Fat Bastard (stylized as Fat bastard) is a brand of French wine introduced in 1998 and produced and distributed by a French and British partnership that began as a collaboration between French winemaker Thierry Boudinaud and British wine importer Guy Anderson. Originally launched as a Chardonnay, the brand has been expanded to include additional varietals including Merlot, Syrah, Sauvignon Blanc and Cabernet Sauvignon. It is sold primarily in the United States, and has been discontinued on the U.K. market. The price point for the brand is at the modest "entry level", at about $8 per bottle (as of 2006), and about 420,000 cases (5 million 750 ml bottles) per year for the brand are exported to the U.S. market (as of 2016). The brand's Chardonnay is (or has been at one time) the largest-selling brand of French Chardonnay in the United States. The label features a cartoon hippopotamus.

==History==
The brand began as a collaboration between French winemaker Thierry Boudinaud and British wine importer Guy Anderson that was launched as a company in 1995. The original intention of the partnership was to sell wines produced in the Languedoc-Roussillon region of southern France to foreign markets.

Many American consumers, especially younger ones, have come to dislike traditional European wine labels that typically feature a picture of a classic chateau and are difficult to distinguish, understand, and remember. "Even if people love a French wine, they can't remember its name", Anderson said.

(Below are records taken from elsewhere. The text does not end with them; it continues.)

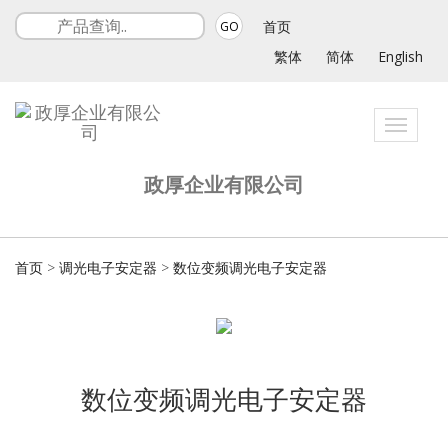
首页
GO
繁体
简体
English
Toggle
navigat
政厚企业有限公司
首页
>
调光电子安定器
>
数位变频调光电子安定器
数位变频调光电子安定器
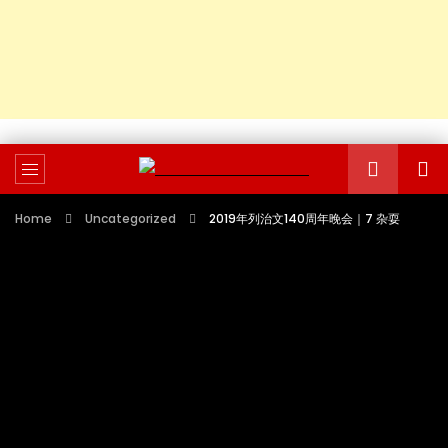
Home
Uncategorized
2019年列治文140周年晚会｜7 杂耍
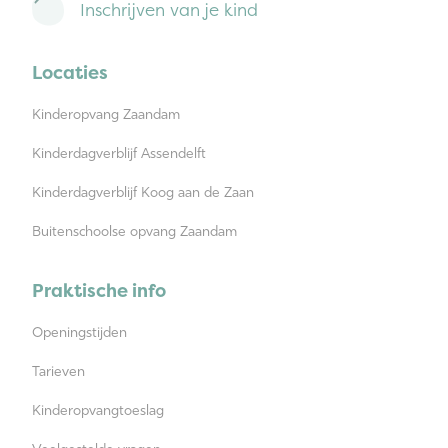
Inschrijven van je kind
Locaties
Kinderopvang Zaandam
Kinderdagverblijf Assendelft
Kinderdagverblijf Koog aan de Zaan
Buitenschoolse opvang Zaandam
Praktische info
Openingstijden
Tarieven
Kinderopvangtoeslag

The creators of the Fat Bastard brand attempted to solve these marketing problems by employing a label name that is overtly rude. The brand is an example of a world-wide trend of various brands that have embraced a similar strategy, trying to stand out from the crowd as the number of brands available on the market has continued to increase. Another French wine brand of the Luangedoc-Rousillion region that is also marketed with similarly distinctive informal name, a fanciful cartoon drawing on the label (featuring a Frenchman riding a red bike), and modest pricing (less than $10) is Red Bicyclette, introduced by Gallo in 2004.

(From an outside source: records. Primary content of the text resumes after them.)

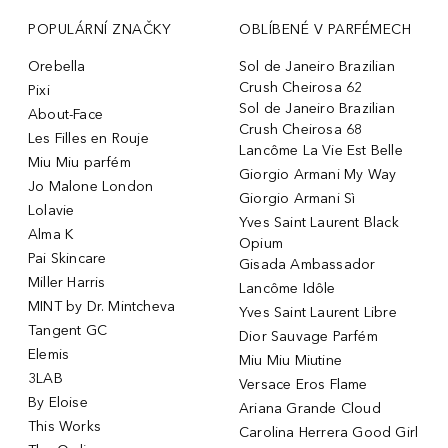
POPULÁRNÍ ZNAČKY
OBLÍBENÉ V PARFÉMECH
Orebella
Sol de Janeiro Brazilian
Crush Cheirosa 62
Pixi
Sol de Janeiro Brazilian
About-Face
Crush Cheirosa 68
Les Filles en Rouje
Lancôme La Vie Est Belle
Miu Miu parfém
Giorgio Armani My Way
Jo Malone London
Giorgio Armani Sì
Lolavie
Yves Saint Laurent Black
Alma K
Opium
Pai Skincare
Gisada Ambassador
Miller Harris
Lancôme Idôle
MINT by Dr. Mintcheva
Yves Saint Laurent Libre
Tangent GC
Dior Sauvage Parfém
Elemis
Miu Miu Miutine
3LAB
Versace Eros Flame
By Eloise
Ariana Grande Cloud
This Works
Carolina Herrera Good Girl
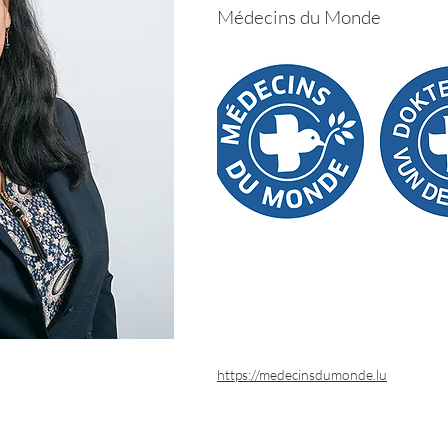
Médecins du Monde
https://medecinsdumonde.lu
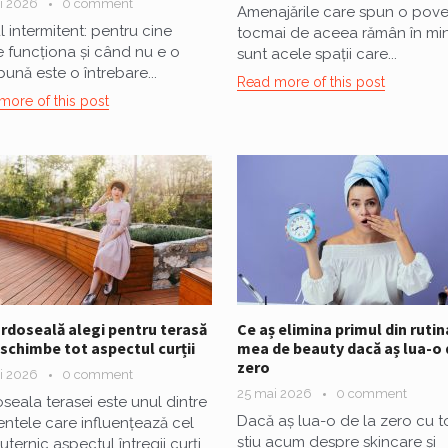
i 2026
0 comment
Amenajările care spun o poves
l intermitent: pentru cine
tocmai de aceea rămân în mi
 funcționa și când nu e o
sunt acele spații care...
bună este o întrebare...
Read more of this post
more of this post
rdoseală alegi pentru terasă
Ce aș elimina primul din rutin
 schimbe tot aspectul curții
mea de beauty dacă aș lua-o 
zero
i 2026
0 comment
25 mai 2026
0 comment
seala terasei este unul dintre
Dacă aș lua-o de la zero cu t
ntele care influențează cel
știu acum despre skincare și
ternic aspectul întregii curți,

The brand name is said to have started off with an experimental batch of Chardonnay that had been kept in a barrel with yeast sediment longer than usual and had developed a very full-bodied taste. When Boudinaud tasted the wine, he proclaimed "Now that is what you call a fat-bastard wine." The name functions as a bilingual pun, alluding to the buttery taste of the Chardonnay being similar to that of the famous appellation d'origine controlee of Bâtard-Montrachet. The wine label now carries an apocryphal claim that it was "named after a British expression describing a particularly rich and full wine".

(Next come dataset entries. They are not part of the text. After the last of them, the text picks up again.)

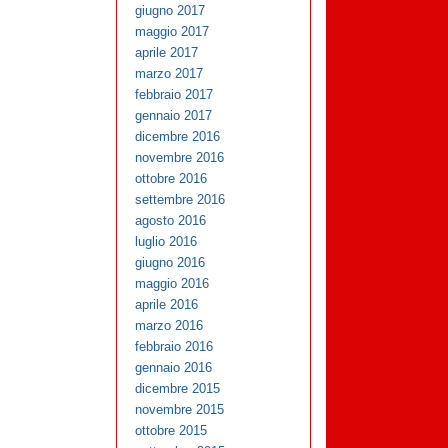
giugno 2017
maggio 2017
aprile 2017
marzo 2017
febbraio 2017
gennaio 2017
dicembre 2016
novembre 2016
ottobre 2016
settembre 2016
agosto 2016
luglio 2016
giugno 2016
maggio 2016
aprile 2016
marzo 2016
febbraio 2016
gennaio 2016
dicembre 2015
novembre 2015
ottobre 2015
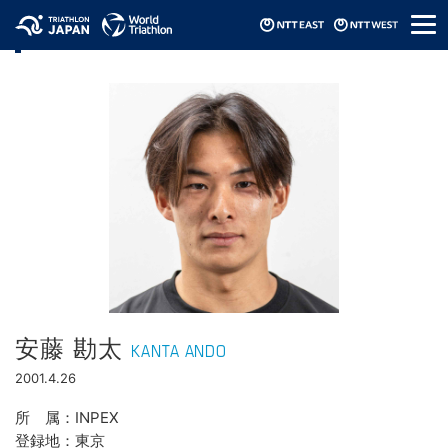
メ
選手情報
ニ
ュ
ー
安藤 勘太
KANTA ANDO
2001.4.26
所属
INPEX
登録地
東京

The brand was introduced on the market in 1998. The production run for the first vintage was only 800 cases (about ten thousand 750 ml bottles), but as time passed, the brand became the largest-selling French Chardonnay in the United States. In 2006, 500,000 cases (equivalent to 6 million 750 ml bottles) of the brand were sold in the U.S. market.

As of 2016, the brand is no longer sold in the U.K. Wine writers Oz Clarke and James May of the BBC television series Oz and James's Big Wine Adventure said this is "simply because these fun-named wines have gone out of fashion". However, about 420,000 cases (5 million 750 ml bottles) per year continue to be exported to the United States.

==Controversies==
The wine's arguably offensive name has helped to draw attention to the brand, but has also caused some problems in its marketing and distribution.

The Advertising Standards Association of Iceland banned the mass-mailing of an advertisement circular that featured the wine on its cover and had been sent to 175,000 homes and a primary school. It said that the product's name was "unsuitable to be seen by young children and should not have featured on the outside covers of the circulars" that had been "distributed to homes in an un-targeted manner".

The brand was banned in the American states of Texas and Ohio due to its name, but was reported to be available in 22 other U.S. states (as of 2009).